● ASSIGNMENT
Below are the records; how many of their lines contain "Sarıyer"? Reply only with that figure.

● DATA LISTING

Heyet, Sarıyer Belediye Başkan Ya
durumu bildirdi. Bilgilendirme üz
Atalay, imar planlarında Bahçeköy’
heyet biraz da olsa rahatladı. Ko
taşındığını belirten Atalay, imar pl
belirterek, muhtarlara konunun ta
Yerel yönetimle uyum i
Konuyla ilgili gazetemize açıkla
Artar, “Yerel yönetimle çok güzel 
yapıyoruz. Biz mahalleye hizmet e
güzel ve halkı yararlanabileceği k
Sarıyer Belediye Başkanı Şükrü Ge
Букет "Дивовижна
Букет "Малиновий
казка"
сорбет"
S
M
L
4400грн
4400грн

* * *

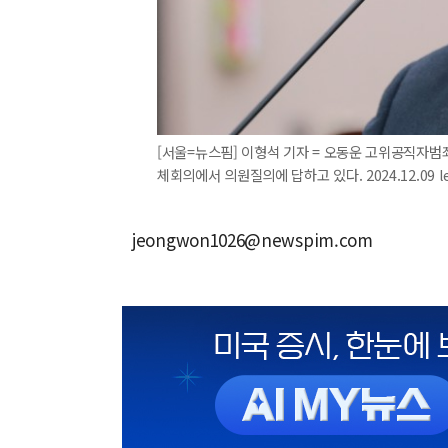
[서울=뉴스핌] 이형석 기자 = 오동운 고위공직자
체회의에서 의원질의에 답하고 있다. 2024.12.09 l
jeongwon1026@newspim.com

...

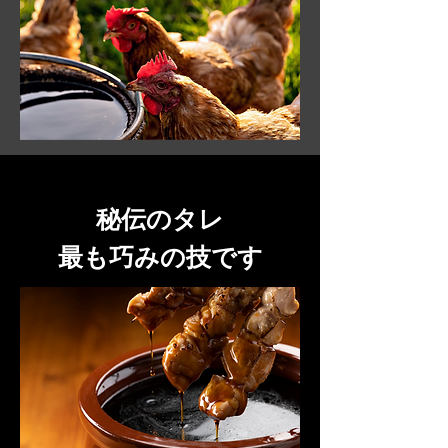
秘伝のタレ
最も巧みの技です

● ANSWER SPACE
2